Significant decrease of leukemic blasts under treatment was observed in both arms. With respect to the AML-categories, a more substantial blast drop under lenalidomide was noticed in AML with defining mutations, despite the fact that the presence of driver mutations such as FLT3 and NPM1 has been linked to low cytolytic activity of the tumor microenvironment [34]. If this effect is linked to the immune modulatory or other functions of lenalidomide and if it is reproducible in other AML collectives, remains to be determined [35].

Strong expression of lenalidomide’s target cereblon in the leukemic blasts was rather associated with an unfavorable OS, which has also been documented for gastric marginal zone lymphomas [36], but has until now not been addressed in myeloid neoplasms and may deserve attention in larger studies. Interestingly, all of the described effects were independent from the genotype of the cereblon gene (CRBN), which is in line with data from other IMiDs [23].

Our study has several shortcomings. We were not able to investigate the bone marrow samples of all patients included in the HOVON103 AML/SAKK 30/10 study due to lacking material and therefore the sample size is very limited. Due to the random distribution of cases, there was an imbalance of the assigned treatment arms among the AML categories. Finally, the observed beneficial effect of the addition of lenalidomide was present only in a subgroup of patients, i.e., AML-MRC, which although being a WHO category, is yet a post-hoc subcohort from the perspective of the initial clinical trial design [12].

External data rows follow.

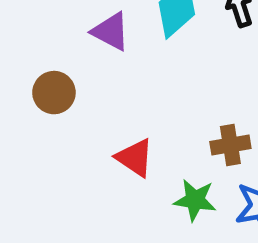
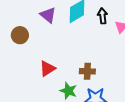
red triangle: (135, 158) -> (47, 69), turned 42

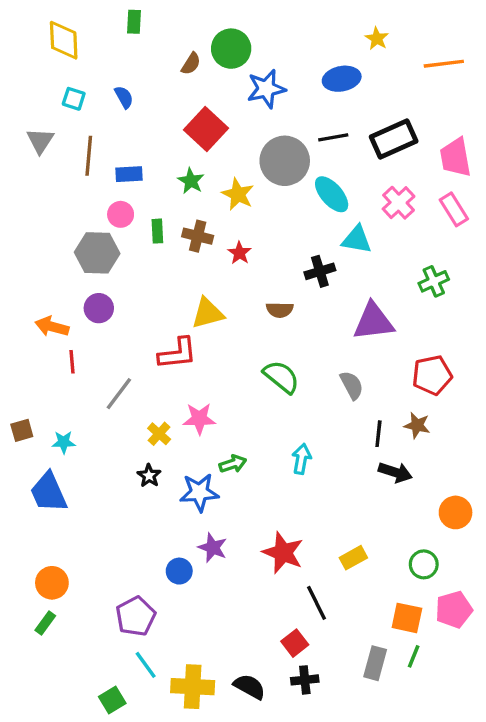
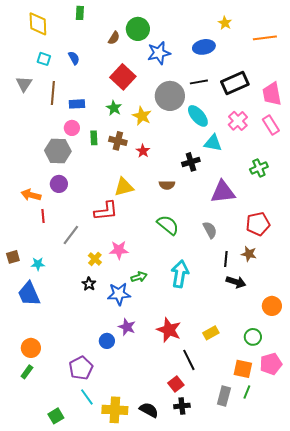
cyan arrow: (301, 459) -> (180, 274), size x1.5
green square: (112, 700) -> (56, 416), moved

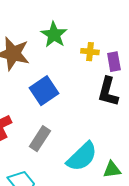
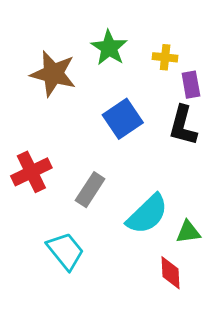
yellow cross: (90, 52) -> (165, 57), moved
blue square: (44, 91) -> (123, 119), moved

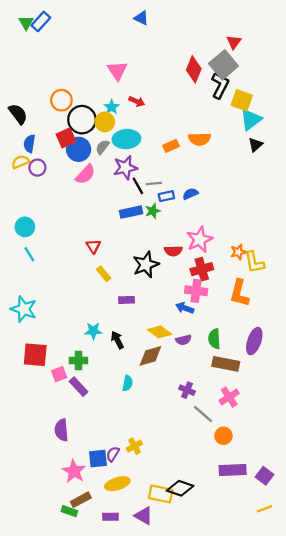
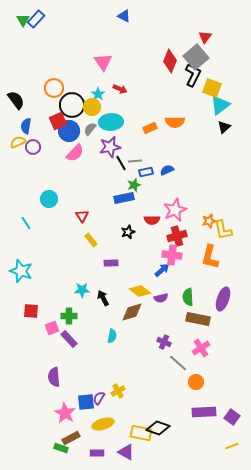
blue rectangle: (131, 212) -> (124, 198), moved
cyan circle: (25, 227) -> (49, 199), moved
black star: (146, 265) -> (128, 232), size x0.6
blue arrow: (185, 308) -> (162, 270), turned 119
red square: (35, 355) -> (31, 311), size x0.7

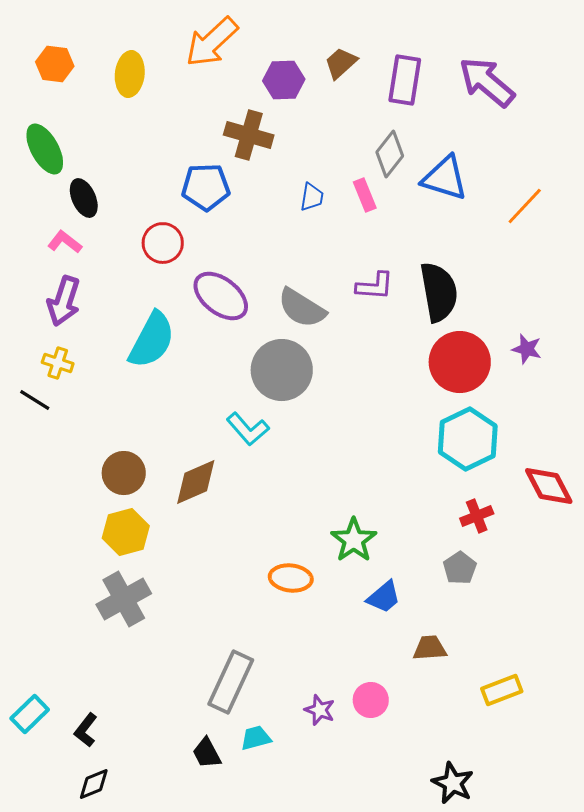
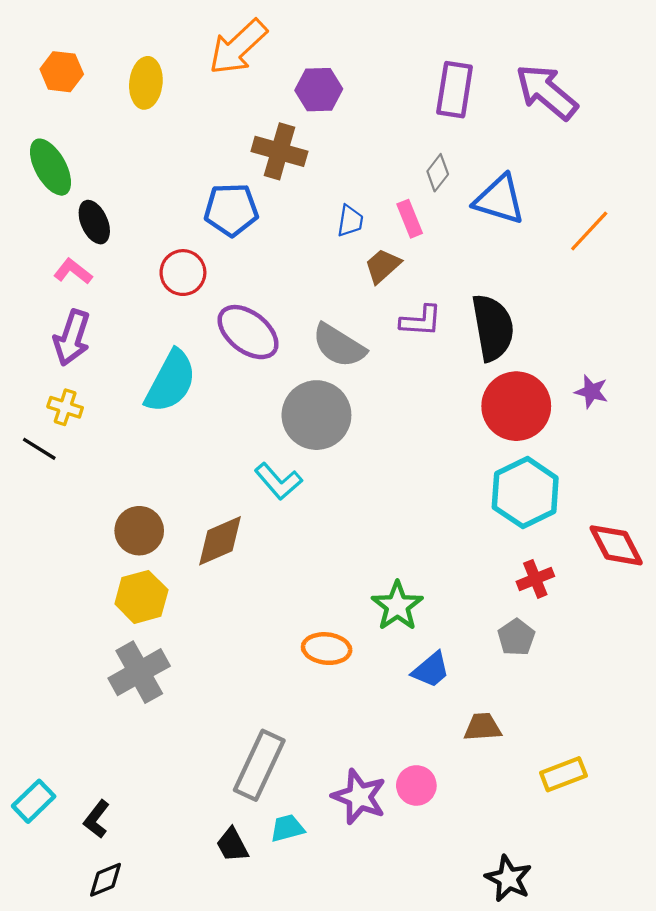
brown trapezoid: (341, 63) -> (383, 266), moved
gray diamond: (390, 154) -> (438, 173), size x0.7
purple star: (320, 710) -> (359, 797), size x1.6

Observable on a small number of patients, addition of lenalidomide led to a perceptible but not significant increase of PFS in patients with AML-MRC, a category characterized by a poor prognosis and often complex karyotypes. Our findings are in keeping with encouraging results in the literature, showing on the one hand a direct anti-leukemic effect of lenalidomide, and, on the other hand, an important immune-activating impact on the tumor microenvironment. We think that our observations also highlight the importance of taking the WHO defined subentities into consideration when designing clinical trials in AML.